Exactly the lines below, starting with the one containing "ist voor diergedrag, verzorgt" and going on through the one containing "Identifiser spillestilen din", must be reproduced, both ends included, and no pictures with them.

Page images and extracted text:
◇ ◇ ◇ ◇ ◇
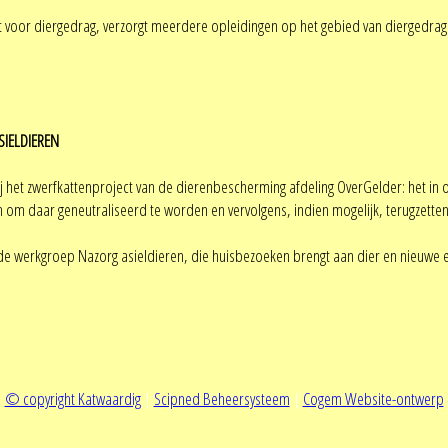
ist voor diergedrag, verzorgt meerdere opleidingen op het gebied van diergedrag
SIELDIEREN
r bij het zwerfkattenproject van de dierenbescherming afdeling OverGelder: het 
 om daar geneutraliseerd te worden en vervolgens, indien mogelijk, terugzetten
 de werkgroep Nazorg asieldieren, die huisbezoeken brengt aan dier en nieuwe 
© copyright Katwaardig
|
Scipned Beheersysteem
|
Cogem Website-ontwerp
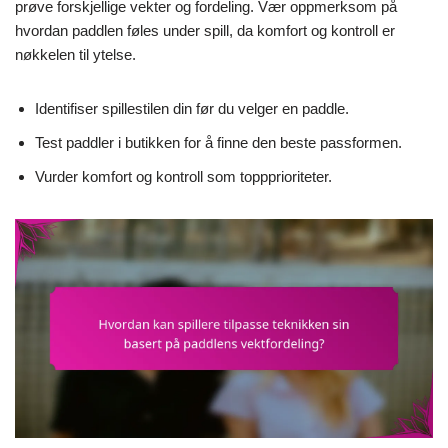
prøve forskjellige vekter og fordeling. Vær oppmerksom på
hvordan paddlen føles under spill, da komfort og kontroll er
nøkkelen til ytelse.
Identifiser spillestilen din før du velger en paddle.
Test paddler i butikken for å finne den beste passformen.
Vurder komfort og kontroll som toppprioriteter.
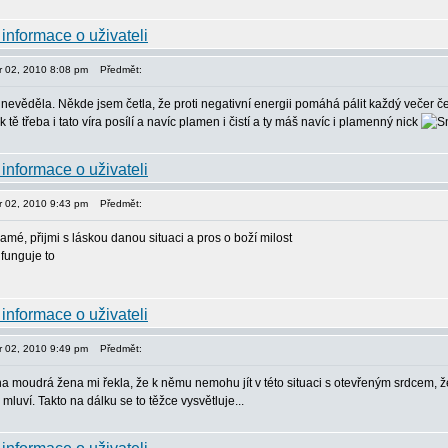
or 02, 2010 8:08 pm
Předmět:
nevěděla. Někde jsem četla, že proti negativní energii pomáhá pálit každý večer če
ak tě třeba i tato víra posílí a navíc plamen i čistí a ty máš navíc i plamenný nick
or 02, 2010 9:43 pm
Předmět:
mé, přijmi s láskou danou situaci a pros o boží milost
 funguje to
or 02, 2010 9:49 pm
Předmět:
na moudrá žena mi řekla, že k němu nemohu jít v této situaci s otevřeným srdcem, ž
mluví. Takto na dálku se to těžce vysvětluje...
◇ ◇ ◇ ◇ ◇
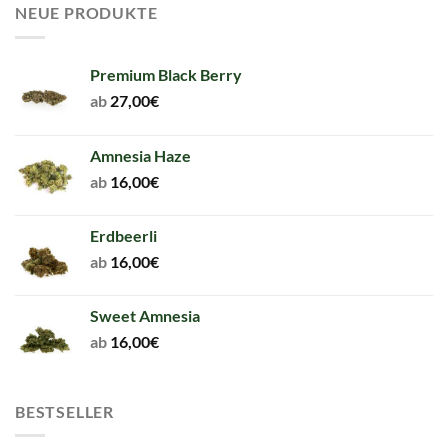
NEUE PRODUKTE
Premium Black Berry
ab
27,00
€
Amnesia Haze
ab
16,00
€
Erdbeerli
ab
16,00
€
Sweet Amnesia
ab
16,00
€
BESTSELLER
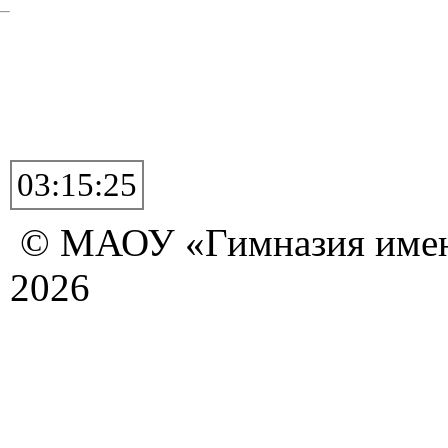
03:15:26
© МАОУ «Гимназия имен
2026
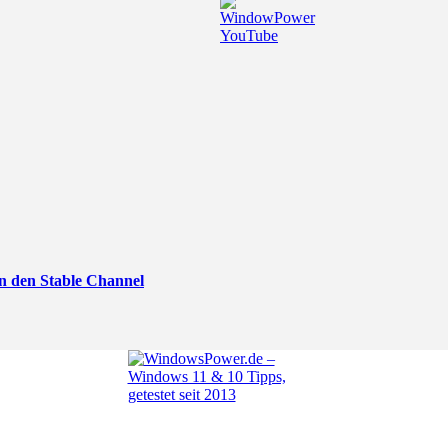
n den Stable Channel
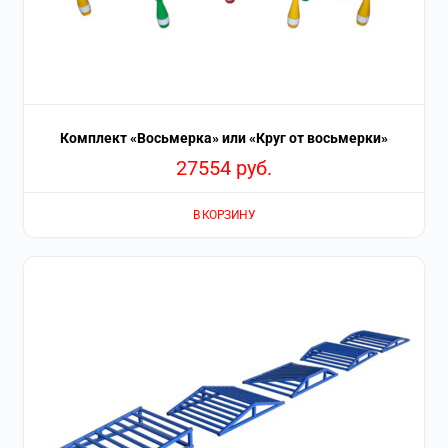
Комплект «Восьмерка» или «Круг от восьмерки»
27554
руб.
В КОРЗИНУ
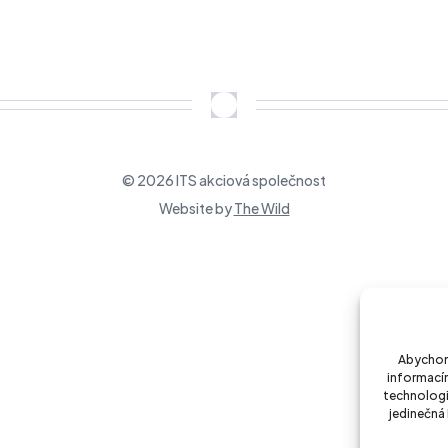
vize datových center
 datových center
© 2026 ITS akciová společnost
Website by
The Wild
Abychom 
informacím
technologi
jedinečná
◇ ◇ ◇ ◇ ◇
Response to this exercise>
ist voor diergedrag, verzorgt meerdere opleidingen op het gebied van diergedrag
SIELDIEREN
r bij het zwerfkattenproject van de dierenbescherming afdeling OverGelder: het 
 om daar geneutraliseerd te worden en vervolgens, indien mogelijk, terugzetten
 de werkgroep Nazorg asieldieren, die huisbezoeken brengt aan dier en nieuwe 
© copyright Katwaardig
|
Scipned Beheersysteem
|
Cogem Website-ontwerp
prøve forskjellige vekter og fordeling. Vær oppmerksom på
hvordan paddlen føles under spill, da komfort og kontroll er
nøkkelen til ytelse.
Identifiser spillestilen din før du velger en paddle.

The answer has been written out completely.